**Task to carry out:** Among the lines of the records, please find those that contain the word "left" and copy them.

────────

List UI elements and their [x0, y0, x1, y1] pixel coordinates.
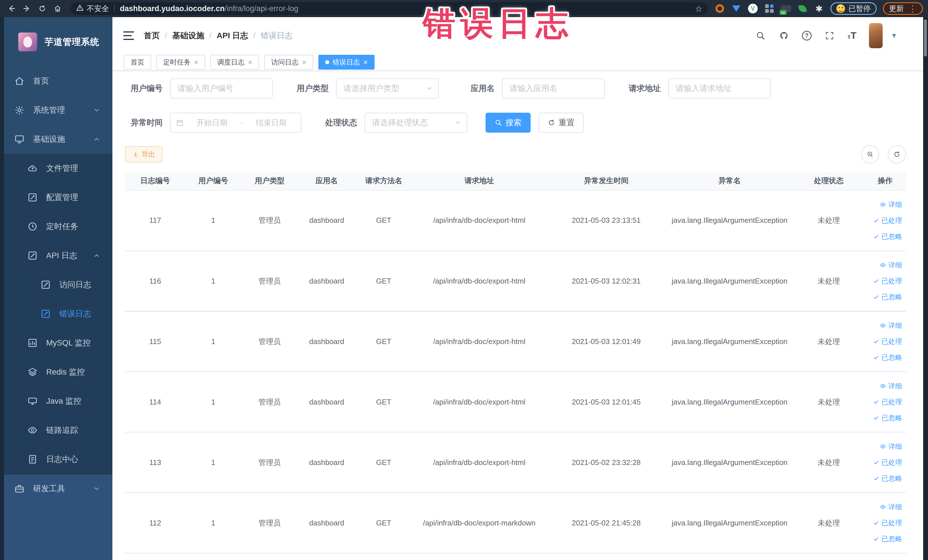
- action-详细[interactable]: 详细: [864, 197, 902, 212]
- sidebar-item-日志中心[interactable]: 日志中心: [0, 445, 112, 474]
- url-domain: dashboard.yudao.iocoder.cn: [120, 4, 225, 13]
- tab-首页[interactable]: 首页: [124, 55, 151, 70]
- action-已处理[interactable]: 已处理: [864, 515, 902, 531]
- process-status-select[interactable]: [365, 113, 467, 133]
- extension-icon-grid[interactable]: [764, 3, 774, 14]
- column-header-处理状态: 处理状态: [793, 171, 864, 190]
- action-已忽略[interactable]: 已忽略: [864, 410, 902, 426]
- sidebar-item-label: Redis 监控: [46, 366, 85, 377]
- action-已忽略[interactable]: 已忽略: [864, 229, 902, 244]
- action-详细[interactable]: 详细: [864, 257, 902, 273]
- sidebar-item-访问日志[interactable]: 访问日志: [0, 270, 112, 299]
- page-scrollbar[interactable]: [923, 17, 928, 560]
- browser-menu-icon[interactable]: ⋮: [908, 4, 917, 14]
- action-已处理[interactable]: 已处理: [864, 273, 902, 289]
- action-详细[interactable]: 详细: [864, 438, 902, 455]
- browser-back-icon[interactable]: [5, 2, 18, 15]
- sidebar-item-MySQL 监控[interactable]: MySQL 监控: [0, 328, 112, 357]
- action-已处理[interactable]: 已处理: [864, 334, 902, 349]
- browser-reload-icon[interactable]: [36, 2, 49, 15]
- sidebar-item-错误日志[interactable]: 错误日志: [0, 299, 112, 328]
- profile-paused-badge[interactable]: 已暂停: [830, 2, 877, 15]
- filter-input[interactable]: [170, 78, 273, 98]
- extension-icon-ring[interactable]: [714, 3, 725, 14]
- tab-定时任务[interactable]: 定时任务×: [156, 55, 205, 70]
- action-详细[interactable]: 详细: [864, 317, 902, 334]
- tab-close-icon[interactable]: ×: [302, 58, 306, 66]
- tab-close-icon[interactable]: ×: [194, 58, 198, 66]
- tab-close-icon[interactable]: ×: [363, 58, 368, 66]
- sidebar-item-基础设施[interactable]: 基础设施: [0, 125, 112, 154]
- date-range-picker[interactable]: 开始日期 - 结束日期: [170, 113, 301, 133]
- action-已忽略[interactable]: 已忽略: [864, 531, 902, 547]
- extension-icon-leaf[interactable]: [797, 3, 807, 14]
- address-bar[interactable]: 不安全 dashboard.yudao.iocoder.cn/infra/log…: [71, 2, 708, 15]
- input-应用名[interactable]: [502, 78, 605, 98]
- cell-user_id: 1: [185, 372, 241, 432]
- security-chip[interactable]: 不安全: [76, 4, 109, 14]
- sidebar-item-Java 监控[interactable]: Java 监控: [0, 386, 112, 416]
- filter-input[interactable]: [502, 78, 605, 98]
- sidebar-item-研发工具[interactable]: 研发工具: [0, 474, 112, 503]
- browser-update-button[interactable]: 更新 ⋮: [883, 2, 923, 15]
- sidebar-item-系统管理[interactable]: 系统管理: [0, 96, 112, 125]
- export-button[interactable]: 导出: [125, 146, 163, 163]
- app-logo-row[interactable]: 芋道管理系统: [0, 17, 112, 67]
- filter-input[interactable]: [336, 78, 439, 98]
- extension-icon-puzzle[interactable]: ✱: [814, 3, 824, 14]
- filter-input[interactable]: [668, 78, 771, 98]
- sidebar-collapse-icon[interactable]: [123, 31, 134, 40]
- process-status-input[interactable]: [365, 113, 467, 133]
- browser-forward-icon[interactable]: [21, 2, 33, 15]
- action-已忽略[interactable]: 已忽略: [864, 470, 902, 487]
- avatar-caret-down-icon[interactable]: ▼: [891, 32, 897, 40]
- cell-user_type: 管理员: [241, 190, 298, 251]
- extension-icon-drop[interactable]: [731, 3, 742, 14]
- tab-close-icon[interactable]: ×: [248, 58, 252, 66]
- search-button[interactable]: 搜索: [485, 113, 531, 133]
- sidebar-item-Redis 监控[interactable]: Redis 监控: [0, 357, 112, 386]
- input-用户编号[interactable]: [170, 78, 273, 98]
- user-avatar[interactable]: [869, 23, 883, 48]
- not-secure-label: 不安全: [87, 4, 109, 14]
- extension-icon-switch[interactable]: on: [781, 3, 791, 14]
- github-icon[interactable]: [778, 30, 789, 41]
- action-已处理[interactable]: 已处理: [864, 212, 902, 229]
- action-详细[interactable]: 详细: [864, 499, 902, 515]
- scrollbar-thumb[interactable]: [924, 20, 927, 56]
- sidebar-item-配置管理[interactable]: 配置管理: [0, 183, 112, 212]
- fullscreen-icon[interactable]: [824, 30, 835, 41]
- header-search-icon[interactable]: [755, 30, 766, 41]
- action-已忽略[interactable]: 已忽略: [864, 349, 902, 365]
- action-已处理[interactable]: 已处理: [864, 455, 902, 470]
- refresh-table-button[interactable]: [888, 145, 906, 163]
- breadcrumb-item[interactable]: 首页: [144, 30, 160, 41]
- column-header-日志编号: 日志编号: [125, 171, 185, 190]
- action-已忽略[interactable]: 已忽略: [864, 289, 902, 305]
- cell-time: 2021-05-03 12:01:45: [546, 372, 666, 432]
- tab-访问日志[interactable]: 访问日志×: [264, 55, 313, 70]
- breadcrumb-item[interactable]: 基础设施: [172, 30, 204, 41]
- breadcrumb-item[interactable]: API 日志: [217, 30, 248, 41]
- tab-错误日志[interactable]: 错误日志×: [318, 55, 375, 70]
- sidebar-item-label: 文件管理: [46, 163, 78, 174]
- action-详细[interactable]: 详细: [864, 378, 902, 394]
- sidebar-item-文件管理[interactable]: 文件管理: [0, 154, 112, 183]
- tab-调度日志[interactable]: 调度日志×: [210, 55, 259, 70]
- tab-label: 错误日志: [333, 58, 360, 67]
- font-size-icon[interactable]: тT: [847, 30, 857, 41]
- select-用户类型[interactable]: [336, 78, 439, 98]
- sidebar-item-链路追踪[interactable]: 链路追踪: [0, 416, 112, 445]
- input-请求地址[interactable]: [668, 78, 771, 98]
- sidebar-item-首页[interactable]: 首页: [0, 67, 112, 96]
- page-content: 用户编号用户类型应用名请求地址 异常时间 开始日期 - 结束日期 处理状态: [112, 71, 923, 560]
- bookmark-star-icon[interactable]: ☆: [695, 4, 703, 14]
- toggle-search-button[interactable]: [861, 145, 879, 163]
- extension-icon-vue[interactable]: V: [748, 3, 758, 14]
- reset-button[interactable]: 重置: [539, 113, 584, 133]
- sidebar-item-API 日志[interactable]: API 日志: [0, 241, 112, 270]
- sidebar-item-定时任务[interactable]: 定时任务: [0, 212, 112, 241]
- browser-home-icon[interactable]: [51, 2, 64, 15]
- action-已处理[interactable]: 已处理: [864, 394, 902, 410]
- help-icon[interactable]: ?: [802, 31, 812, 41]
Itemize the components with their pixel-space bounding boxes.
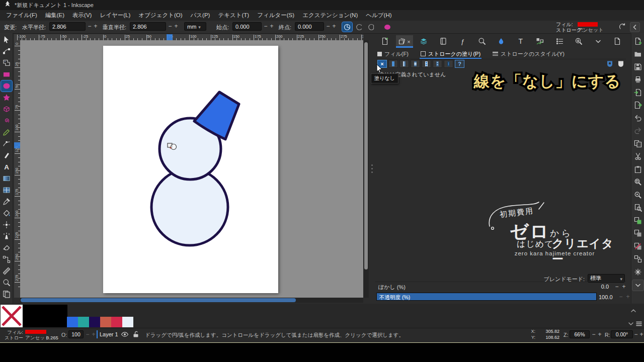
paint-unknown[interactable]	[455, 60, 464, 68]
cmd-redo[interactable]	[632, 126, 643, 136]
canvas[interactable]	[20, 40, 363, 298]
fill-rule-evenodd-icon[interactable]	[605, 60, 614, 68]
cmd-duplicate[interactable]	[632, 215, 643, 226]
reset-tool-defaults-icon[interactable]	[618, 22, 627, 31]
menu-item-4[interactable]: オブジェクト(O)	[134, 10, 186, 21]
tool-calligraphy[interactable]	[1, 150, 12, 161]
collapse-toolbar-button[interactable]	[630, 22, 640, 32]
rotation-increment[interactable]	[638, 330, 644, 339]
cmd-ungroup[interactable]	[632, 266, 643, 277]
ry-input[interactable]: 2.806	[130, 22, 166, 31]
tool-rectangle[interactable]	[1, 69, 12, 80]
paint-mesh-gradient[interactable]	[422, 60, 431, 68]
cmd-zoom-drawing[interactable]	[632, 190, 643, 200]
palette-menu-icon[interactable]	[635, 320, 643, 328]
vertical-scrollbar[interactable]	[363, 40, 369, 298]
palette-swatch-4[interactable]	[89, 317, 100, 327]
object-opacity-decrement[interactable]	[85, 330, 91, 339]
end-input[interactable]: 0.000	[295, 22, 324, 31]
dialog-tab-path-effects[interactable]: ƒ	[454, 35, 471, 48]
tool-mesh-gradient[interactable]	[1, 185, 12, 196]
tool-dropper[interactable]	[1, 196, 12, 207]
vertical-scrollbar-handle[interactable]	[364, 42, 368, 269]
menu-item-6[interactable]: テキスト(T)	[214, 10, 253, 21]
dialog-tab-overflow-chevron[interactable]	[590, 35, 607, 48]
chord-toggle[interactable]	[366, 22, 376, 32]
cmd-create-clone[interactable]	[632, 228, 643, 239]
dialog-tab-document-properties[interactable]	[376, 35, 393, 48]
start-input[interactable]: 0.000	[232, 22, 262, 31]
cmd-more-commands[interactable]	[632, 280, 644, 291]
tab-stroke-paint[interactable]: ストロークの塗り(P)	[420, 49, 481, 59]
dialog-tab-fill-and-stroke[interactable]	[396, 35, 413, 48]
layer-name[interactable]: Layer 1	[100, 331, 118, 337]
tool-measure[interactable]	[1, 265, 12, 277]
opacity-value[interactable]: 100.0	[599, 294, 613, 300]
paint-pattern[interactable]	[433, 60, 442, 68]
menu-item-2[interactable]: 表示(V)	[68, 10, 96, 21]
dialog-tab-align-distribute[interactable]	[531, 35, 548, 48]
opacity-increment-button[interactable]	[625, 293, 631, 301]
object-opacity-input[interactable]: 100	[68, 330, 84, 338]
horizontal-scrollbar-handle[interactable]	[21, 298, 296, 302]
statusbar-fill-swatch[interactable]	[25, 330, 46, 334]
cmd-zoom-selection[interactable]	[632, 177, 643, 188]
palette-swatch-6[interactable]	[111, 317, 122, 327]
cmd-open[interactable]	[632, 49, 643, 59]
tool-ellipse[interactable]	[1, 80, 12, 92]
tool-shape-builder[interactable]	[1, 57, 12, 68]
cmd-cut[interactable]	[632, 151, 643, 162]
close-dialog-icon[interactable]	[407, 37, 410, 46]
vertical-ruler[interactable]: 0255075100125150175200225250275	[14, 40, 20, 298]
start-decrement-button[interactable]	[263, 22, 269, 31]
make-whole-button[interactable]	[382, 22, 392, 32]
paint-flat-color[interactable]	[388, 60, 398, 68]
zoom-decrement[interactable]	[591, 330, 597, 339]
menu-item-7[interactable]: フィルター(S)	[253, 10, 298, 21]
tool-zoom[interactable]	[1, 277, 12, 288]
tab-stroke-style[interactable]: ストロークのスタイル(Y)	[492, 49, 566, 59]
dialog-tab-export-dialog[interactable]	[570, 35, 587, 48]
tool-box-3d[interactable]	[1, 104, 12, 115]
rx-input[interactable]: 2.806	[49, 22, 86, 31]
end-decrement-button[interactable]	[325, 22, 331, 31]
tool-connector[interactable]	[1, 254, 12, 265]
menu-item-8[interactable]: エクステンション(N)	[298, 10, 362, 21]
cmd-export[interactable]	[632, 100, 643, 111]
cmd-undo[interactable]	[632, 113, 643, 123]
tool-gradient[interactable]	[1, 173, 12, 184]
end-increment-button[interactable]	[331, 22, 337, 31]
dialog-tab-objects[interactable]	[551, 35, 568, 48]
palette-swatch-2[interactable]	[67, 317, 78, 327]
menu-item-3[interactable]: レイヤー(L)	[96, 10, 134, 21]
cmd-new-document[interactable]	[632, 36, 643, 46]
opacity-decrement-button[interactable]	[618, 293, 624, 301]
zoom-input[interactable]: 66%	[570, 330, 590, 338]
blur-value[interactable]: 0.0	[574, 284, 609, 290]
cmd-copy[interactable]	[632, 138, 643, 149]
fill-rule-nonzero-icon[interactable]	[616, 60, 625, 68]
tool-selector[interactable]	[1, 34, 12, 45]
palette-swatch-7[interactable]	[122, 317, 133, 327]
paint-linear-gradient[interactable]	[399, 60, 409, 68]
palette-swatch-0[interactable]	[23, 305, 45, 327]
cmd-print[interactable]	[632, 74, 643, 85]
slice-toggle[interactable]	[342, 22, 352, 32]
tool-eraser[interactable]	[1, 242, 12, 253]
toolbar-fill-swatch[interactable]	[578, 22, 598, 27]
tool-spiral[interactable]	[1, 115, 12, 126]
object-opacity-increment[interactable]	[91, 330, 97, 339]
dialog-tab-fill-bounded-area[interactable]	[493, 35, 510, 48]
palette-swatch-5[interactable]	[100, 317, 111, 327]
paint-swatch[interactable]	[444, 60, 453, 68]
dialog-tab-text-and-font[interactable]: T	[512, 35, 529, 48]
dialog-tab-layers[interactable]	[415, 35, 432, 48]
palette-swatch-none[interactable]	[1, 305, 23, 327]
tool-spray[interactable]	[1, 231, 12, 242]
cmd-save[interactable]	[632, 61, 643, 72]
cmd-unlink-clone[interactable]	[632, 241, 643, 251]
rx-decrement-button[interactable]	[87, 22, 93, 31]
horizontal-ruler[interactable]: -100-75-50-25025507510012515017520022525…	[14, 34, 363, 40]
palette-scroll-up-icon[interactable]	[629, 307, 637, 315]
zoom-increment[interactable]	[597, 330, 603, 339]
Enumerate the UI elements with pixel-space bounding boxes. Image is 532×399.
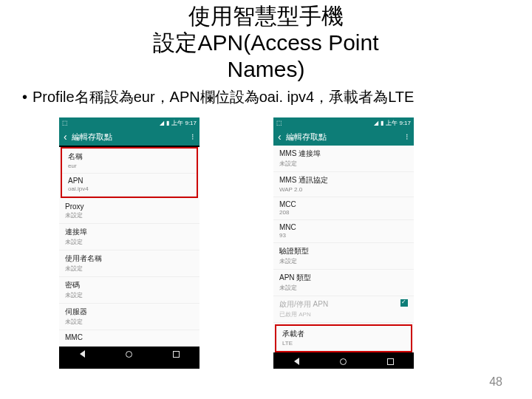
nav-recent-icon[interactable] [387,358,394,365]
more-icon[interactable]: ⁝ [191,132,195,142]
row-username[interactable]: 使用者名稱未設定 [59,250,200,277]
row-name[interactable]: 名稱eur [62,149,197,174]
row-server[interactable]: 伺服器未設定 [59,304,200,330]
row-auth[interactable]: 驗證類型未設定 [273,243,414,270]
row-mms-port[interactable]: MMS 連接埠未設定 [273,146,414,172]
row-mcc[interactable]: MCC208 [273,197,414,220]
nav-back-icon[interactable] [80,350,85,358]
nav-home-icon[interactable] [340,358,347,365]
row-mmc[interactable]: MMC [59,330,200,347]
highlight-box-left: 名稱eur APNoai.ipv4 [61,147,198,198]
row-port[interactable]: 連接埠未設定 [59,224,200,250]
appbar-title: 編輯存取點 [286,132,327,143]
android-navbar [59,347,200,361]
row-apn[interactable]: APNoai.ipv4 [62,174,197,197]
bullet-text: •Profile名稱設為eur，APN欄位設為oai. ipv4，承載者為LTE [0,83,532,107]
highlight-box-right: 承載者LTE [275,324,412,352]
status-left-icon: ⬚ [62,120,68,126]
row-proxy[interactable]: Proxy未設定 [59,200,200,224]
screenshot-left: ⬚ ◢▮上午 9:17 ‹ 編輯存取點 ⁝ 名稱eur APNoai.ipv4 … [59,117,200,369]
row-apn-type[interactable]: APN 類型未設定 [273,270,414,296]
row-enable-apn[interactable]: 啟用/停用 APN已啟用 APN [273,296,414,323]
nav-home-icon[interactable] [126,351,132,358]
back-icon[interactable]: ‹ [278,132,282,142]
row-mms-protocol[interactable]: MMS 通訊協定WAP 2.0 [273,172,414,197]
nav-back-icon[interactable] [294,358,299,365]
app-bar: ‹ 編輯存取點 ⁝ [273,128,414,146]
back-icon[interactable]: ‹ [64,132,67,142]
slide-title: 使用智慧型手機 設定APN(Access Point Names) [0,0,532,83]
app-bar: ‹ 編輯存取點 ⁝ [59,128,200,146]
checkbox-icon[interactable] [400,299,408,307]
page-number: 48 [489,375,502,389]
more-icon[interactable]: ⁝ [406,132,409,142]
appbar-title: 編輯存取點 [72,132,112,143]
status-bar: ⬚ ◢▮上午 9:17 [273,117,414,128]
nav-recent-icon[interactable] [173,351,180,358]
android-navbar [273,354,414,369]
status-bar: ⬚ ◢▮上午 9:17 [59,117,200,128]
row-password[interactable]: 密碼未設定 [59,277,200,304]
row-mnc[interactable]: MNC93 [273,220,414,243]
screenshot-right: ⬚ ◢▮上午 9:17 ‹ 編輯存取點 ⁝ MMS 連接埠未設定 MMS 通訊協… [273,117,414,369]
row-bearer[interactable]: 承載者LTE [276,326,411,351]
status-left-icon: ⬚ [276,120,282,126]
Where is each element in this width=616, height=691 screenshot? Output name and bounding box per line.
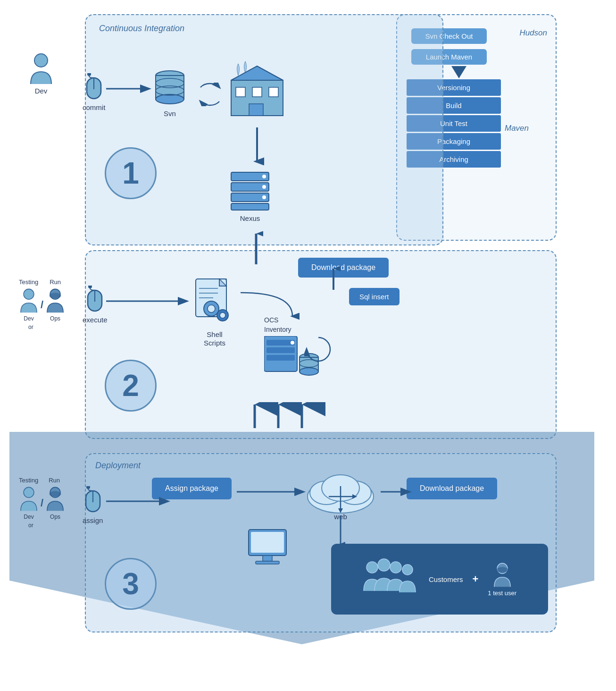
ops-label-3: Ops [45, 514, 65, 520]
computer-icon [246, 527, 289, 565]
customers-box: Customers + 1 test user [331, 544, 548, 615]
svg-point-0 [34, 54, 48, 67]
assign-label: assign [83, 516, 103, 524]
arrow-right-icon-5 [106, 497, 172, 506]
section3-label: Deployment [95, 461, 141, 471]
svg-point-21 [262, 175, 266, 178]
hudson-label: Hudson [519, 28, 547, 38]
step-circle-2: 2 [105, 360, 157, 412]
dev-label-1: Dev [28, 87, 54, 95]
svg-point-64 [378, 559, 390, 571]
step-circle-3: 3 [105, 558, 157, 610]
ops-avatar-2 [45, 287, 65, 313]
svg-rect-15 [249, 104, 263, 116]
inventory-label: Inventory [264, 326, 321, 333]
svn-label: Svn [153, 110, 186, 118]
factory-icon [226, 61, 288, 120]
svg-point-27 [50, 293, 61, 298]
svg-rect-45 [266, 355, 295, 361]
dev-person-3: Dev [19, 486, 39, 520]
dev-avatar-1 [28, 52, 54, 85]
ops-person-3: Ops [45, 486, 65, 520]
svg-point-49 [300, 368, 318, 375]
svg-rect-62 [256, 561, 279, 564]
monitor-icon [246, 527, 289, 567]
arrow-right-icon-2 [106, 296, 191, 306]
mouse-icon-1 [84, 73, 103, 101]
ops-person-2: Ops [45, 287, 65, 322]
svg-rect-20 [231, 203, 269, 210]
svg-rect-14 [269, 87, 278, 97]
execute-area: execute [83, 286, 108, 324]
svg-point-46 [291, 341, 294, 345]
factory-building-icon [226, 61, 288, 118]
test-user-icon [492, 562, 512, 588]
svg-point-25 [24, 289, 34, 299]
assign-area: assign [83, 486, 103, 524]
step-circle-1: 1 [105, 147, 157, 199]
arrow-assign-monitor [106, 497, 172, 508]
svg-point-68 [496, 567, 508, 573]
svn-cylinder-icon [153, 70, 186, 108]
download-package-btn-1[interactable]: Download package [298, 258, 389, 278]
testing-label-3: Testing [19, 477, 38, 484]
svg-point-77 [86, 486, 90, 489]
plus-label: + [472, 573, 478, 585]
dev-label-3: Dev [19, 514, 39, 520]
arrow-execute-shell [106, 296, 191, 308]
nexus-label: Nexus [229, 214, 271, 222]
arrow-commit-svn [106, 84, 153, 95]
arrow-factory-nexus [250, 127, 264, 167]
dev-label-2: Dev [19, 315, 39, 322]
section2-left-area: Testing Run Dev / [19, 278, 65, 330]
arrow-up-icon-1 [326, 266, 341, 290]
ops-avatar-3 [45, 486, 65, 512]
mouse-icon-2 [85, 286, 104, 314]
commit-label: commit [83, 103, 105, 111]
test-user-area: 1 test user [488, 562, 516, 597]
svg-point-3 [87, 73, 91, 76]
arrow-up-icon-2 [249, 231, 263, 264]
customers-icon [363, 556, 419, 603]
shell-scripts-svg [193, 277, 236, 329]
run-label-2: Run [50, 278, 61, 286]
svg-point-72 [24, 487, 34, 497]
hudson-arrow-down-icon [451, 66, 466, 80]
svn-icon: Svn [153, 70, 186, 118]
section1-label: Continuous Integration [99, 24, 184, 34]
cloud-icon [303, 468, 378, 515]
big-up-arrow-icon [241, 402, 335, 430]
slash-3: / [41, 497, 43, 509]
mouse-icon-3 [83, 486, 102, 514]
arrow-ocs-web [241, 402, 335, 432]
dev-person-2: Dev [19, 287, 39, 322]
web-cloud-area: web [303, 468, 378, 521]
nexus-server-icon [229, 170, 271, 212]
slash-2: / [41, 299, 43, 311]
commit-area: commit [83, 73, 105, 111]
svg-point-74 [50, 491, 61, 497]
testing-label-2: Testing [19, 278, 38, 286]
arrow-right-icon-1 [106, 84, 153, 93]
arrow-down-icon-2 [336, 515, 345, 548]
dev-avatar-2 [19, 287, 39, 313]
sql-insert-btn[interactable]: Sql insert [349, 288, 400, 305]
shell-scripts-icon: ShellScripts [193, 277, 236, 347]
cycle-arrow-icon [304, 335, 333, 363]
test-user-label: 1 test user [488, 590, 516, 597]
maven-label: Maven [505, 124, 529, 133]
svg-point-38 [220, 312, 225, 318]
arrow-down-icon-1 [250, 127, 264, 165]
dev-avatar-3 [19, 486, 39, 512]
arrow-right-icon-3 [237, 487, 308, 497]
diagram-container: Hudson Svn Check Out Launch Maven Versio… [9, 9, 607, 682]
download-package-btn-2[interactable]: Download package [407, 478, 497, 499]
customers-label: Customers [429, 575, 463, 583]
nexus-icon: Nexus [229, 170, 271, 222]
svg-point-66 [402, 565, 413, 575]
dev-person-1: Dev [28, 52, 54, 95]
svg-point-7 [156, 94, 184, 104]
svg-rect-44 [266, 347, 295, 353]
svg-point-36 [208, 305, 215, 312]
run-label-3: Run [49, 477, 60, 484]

────────

**Result for this exercise:**
highlight-box-left: 名稱eur APNoai.ipv4 [61,147,198,198]
status-left-icon: ⬚ [62,120,68,126]
screenshot-left: ⬚ ◢▮上午 9:17 ‹ 編輯存取點 ⁝ 名稱eur APNoai.ipv4 … [59,117,200,369]
status-left-icon: ⬚ [276,120,282,126]
section2-left-area: Testing Run Dev / [19, 278, 65, 330]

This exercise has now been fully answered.